While some New York state farmers are slowly catching up from what’s been an awful start to the growing season, it’s going to be difficult for others to justify growing corn.
“I anticipate that the dairy farmers will continue to plant corn through the end of June to ensure they have enough feed for their cattle, but the grain farmers will likely report many acres of prevented planting, as it is not cost-effective for them to plant much after June 10,” writes crop reporter Colleen Cargille of Cayuga County FSA in the latest Crop Progress Report.
“Everyone has said that this is one of the worst planting years that they have ever seen," Cargille writes. "Even though the month of May 2019 did not have the most rainfall compared to previous, I think it probably had the most days in a row of rainfall, making it impossible to get in the fields to get anything planted.”
New York farmers are still way behind where they should be in planted crops. The report shows that only 31% of corn has been planted, behind the five-year average of 69%. Only 10% of the crop has emerged, behind the average of 41%.
Only 16% of soybeans have been planted, behind the 48% five-year average.
Farmers have completed 11% of first-cutting alfalfa, behind the five-year average of 37%. First cutting of “all other hay” is 14% complete, behind the five-year average of 37%.
Catching up in Pennsylvania
The report shows 54% of Pennsylvania farmers have completed first-cutting alfalfa, ahead of last year’s pace of 41%. But northeast Pennsylvania farmers are still struggling to get their crops in.
“Wet conditions continue to hamper hay making and final planting of corn and soybeans,” writes John O. Yocum, a crops reporter in Columbia County. “Wet areas of fields are causing poor growth and stand failures of corn and soybeans.”
“Another week, more rain. Saturated conditions continue to plague the northeast, making corn planting and hay harvest nearly impossible,” writes Eric Johnson, a crops reporter in Lackawanna County.
Farmers have planted 74% of the corn crop, same pace as last year but behind the five-year average of 83%. Emergence is 59%, ahead of last year’s pace but behind the average of 63%.
Soybeans are 48% planted, behind the average 65%. Soybeans emerged is 33%, which is average for this time of year.
EMERGING CORN: According to the most recent Crop Progress Report, corn emergence, at 59%, is ahead of last year’s pace in Pennsylvania, but behind the five-year average.
Bloom is nearly complete in apples and peaches.
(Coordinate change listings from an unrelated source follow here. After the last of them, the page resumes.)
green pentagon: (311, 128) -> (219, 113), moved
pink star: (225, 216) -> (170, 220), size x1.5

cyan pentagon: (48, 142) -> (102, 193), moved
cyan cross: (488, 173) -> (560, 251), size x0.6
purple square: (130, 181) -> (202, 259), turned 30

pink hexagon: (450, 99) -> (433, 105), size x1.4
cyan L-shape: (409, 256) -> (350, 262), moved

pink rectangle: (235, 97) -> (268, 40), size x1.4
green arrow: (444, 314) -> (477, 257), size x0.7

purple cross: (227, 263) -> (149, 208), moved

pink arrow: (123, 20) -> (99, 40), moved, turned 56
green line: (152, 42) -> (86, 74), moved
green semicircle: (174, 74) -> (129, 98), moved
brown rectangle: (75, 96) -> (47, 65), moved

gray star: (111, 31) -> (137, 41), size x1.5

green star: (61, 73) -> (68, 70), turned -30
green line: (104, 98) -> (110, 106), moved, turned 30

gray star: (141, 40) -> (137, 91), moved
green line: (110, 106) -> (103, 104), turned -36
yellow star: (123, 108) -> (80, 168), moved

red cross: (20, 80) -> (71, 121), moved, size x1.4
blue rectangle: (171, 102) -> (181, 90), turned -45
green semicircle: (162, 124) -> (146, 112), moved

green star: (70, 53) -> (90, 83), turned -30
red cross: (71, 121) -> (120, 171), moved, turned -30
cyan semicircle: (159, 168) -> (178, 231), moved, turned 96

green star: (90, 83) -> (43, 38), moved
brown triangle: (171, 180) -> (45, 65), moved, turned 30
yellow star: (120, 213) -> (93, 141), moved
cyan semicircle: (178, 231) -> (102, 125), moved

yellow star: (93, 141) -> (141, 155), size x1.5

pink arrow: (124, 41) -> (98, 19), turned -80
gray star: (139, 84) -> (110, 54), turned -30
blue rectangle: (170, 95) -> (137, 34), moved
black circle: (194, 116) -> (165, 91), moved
Meanwhile, 77% of tobacco has been transplanted or set, well ahead of last year’s pace of 38%.
Ahead of the pace in Maryland, average in Delaware
Corn planting in Maryland is nearly complete with 96% of the crop planted, ahead of the 84% average. Emergence is 96%, ahead of the 70% average.
Soybeans are 56% planted, ahead of the 45% average.
First cutting of alfalfa hay is 66% complete, which is right about average. Other hay first cutting is 55% complete, slightly ahead of average.
The apple bloom is just about complete while cantaloupes are 60% planted, slightly ahead of average. Other crops like strawberries, tomatoes and watermelons are ahead of pace for this time of year.
Sweet corn planting is 40% planting, behind the five-year average of 59%.
Delaware farmers have planted 85% of the corn crop, slightly behind average. Emergence is 67%, behind the 81% average.
Soybeans are 40% planted, which is right around average.
First cuttings of alfalfa hay are 52% complete, behind the average of 68%. Other hay is 48% complete, behind the 61% average.
Lima beans are ahead of the pace while tomato and strawberry plantings are about average.
Watermelon plantings are 70% complete, behind the 83% average.
New Jersey farmers have planted 82% of corn, which is better than average. Soybeans, at 52%, are also ahead of the pace.
First-cutting alfalfa hay is 31% complete, behind the average of 53%. Other hay first cuttings are 18% complete, behind the average 37%.